Miller affirme que la poursuite en diffamation est nécessaire pour protéger la « vie privée » de la jeune fille du couple.
“Le procès du député Mueller a été intenté pour répondre à des allégations fausses et diffamatoires qui ont causé de graves préjudices personnels, professionnels et politiques, afin que personne ne soit réduit au silence”, a déclaré le porte-parole de Mueller au Daily Mail.

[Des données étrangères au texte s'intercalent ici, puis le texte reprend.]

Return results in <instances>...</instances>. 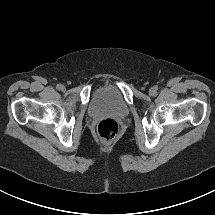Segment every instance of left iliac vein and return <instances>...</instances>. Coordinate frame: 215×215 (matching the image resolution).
I'll return each instance as SVG.
<instances>
[{"mask_svg":"<svg viewBox=\"0 0 215 215\" xmlns=\"http://www.w3.org/2000/svg\"><path fill=\"white\" fill-rule=\"evenodd\" d=\"M149 94H150L151 96H155V95H156V89H155V87H151V88L149 89Z\"/></svg>","mask_w":215,"mask_h":215,"instance_id":"4c4485c4","label":"left iliac vein"}]
</instances>
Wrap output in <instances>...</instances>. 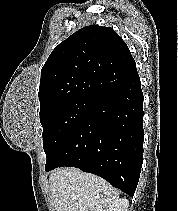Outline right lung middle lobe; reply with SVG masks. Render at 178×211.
Wrapping results in <instances>:
<instances>
[{
  "label": "right lung middle lobe",
  "instance_id": "dd1d6c3e",
  "mask_svg": "<svg viewBox=\"0 0 178 211\" xmlns=\"http://www.w3.org/2000/svg\"><path fill=\"white\" fill-rule=\"evenodd\" d=\"M97 99L74 98L40 110L43 127V147L48 157L52 151L85 118Z\"/></svg>",
  "mask_w": 178,
  "mask_h": 211
}]
</instances>
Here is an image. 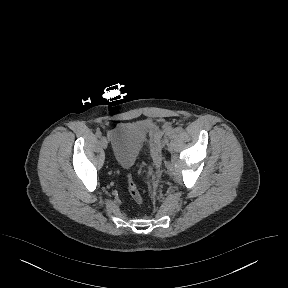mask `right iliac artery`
<instances>
[{"label": "right iliac artery", "mask_w": 288, "mask_h": 288, "mask_svg": "<svg viewBox=\"0 0 288 288\" xmlns=\"http://www.w3.org/2000/svg\"><path fill=\"white\" fill-rule=\"evenodd\" d=\"M96 137L101 138L102 137V133L100 131L96 132Z\"/></svg>", "instance_id": "right-iliac-artery-1"}]
</instances>
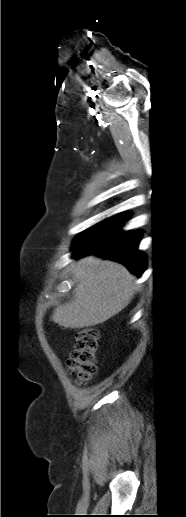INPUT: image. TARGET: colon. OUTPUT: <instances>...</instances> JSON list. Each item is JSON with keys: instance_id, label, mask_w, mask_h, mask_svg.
<instances>
[{"instance_id": "1", "label": "colon", "mask_w": 186, "mask_h": 517, "mask_svg": "<svg viewBox=\"0 0 186 517\" xmlns=\"http://www.w3.org/2000/svg\"><path fill=\"white\" fill-rule=\"evenodd\" d=\"M98 347V329L89 327L76 332L75 346L68 361V368L81 383L87 382L96 373Z\"/></svg>"}]
</instances>
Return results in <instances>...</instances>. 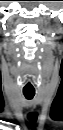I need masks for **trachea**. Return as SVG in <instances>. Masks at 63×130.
Wrapping results in <instances>:
<instances>
[{
	"label": "trachea",
	"instance_id": "3493384b",
	"mask_svg": "<svg viewBox=\"0 0 63 130\" xmlns=\"http://www.w3.org/2000/svg\"><path fill=\"white\" fill-rule=\"evenodd\" d=\"M23 94H24V97H25L26 99H28V100L33 99V97H34V95H35L34 92H23Z\"/></svg>",
	"mask_w": 63,
	"mask_h": 130
}]
</instances>
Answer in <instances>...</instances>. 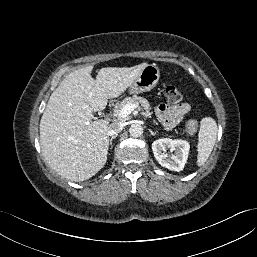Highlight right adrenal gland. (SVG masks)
<instances>
[{
  "label": "right adrenal gland",
  "instance_id": "2a0ac1e0",
  "mask_svg": "<svg viewBox=\"0 0 257 257\" xmlns=\"http://www.w3.org/2000/svg\"><path fill=\"white\" fill-rule=\"evenodd\" d=\"M116 137H117V135H114V136L111 137V139H110V141H109V144H110V145L112 144L113 139H115Z\"/></svg>",
  "mask_w": 257,
  "mask_h": 257
}]
</instances>
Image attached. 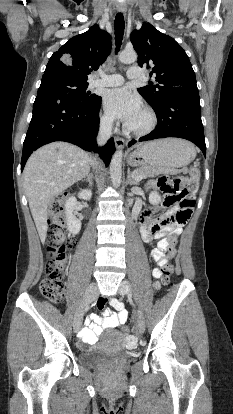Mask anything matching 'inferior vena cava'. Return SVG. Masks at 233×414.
Wrapping results in <instances>:
<instances>
[{"label": "inferior vena cava", "instance_id": "obj_1", "mask_svg": "<svg viewBox=\"0 0 233 414\" xmlns=\"http://www.w3.org/2000/svg\"><path fill=\"white\" fill-rule=\"evenodd\" d=\"M112 124H113L112 119H106L101 122L99 133L97 136V142L99 145H104L110 138L111 133H112ZM91 165L96 168L100 167V161L96 155L91 157Z\"/></svg>", "mask_w": 233, "mask_h": 414}]
</instances>
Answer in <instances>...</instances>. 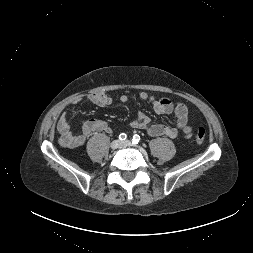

Le porte-parole de Mueller a qualifié la tentative de licenciement de Moreno de rien de plus qu’une manœuvre juridique et de relations publiques destinée à détourner l’attention de la vraie question : « Si les fausses déclarations ont été faites sciemment et utilisées comme arme au cours d’un conflit familial extrêmement personnel. »
Mueller a été accusé d’agression physique par d’anciens partenaires, dont l’ancienne attachée de presse de Trump à la Maison Blanche, Stephanie Grisham.
Miller affirme que la poursuite en diffamation est nécessaire pour protéger la « vie privée » de la jeune fille du couple
La relation de Miller avec Grisham a pris fin en 2020 lorsqu’il l’aurait poussée contre un mur et l’aurait giflée après qu’elle l’ait accusé de tricherie, selon Politico.
En octobre 2021, Grisham a écrit un éditorial pour le Washington Post affirmant que Trump « ne semblait pas s’en soucier » lorsqu’elle leur disait que sa relation avec Mueller était devenue « abusive ».
Miller a intenté une action en diffamation contre Grisham en 2021 à la suite de ces allégations, mais elle a ensuite été rejetée avec préjudice avant d’aboutir à un procès devant jury.